[Start of section]
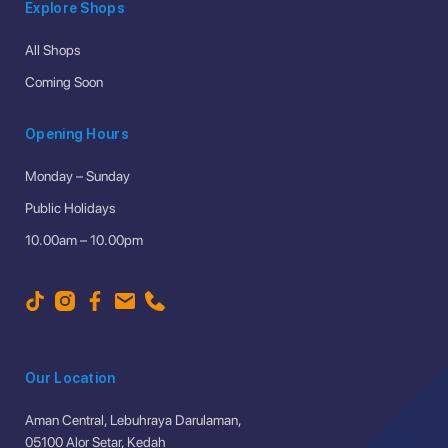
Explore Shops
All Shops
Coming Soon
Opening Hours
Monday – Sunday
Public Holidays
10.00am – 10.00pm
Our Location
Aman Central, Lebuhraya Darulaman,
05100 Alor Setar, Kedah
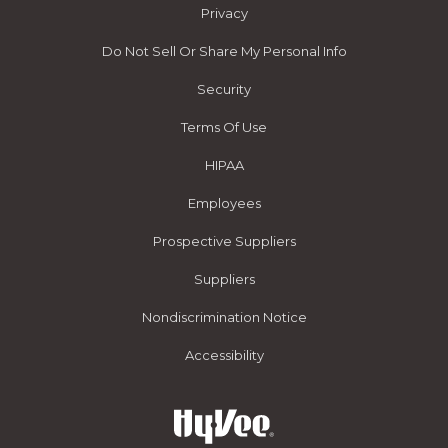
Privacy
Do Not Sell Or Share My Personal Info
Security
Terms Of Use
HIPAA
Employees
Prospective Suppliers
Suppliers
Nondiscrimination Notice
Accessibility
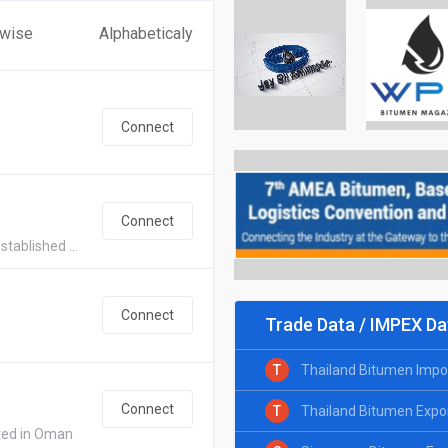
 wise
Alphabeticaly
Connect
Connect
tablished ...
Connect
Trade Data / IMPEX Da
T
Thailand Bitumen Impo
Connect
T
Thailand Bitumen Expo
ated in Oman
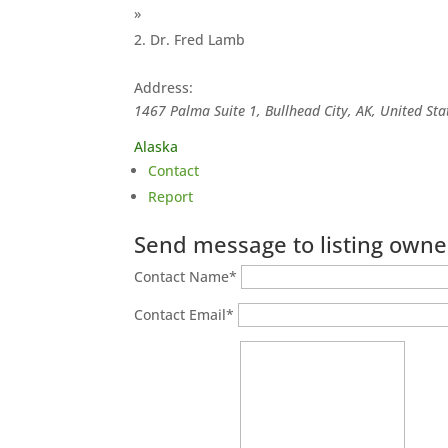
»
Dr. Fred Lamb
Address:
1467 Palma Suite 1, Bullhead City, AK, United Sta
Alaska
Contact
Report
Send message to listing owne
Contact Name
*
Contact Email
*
[End of section]
[Start of section]
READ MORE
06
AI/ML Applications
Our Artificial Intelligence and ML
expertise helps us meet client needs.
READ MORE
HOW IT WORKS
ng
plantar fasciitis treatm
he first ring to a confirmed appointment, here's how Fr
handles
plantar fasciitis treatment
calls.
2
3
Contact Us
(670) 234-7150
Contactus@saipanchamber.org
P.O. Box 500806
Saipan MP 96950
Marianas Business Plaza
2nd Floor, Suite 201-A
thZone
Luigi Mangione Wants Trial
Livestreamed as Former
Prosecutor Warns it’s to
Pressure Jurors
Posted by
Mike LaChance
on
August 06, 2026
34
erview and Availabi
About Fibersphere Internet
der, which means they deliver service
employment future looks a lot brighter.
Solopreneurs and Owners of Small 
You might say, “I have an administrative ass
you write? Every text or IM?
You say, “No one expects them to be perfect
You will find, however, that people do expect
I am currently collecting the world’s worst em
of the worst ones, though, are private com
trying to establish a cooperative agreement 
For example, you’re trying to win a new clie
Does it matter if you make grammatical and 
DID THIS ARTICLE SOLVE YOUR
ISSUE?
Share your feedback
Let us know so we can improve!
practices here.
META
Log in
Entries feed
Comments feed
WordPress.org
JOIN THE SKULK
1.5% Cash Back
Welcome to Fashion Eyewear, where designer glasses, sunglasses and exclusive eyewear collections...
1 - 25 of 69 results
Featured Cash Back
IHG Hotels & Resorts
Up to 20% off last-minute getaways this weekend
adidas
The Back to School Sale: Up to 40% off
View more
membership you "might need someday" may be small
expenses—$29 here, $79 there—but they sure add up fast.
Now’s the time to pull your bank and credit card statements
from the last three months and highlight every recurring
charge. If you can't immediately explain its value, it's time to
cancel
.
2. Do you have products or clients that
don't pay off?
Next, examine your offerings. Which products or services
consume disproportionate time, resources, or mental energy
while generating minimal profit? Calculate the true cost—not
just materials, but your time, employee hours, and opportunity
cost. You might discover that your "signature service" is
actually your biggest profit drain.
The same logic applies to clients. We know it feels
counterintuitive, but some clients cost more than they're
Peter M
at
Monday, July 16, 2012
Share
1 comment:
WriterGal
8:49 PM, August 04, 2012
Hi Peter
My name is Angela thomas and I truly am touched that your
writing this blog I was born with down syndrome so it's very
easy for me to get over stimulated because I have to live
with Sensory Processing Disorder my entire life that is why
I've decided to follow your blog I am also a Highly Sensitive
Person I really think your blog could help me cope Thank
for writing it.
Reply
[End of section]
• Task item:
Your answer must be a copy of every line in the data above that holds the string "worst".

• Expected answer:
I am currently collecting the world’s worst em
of the worst ones, though, are private com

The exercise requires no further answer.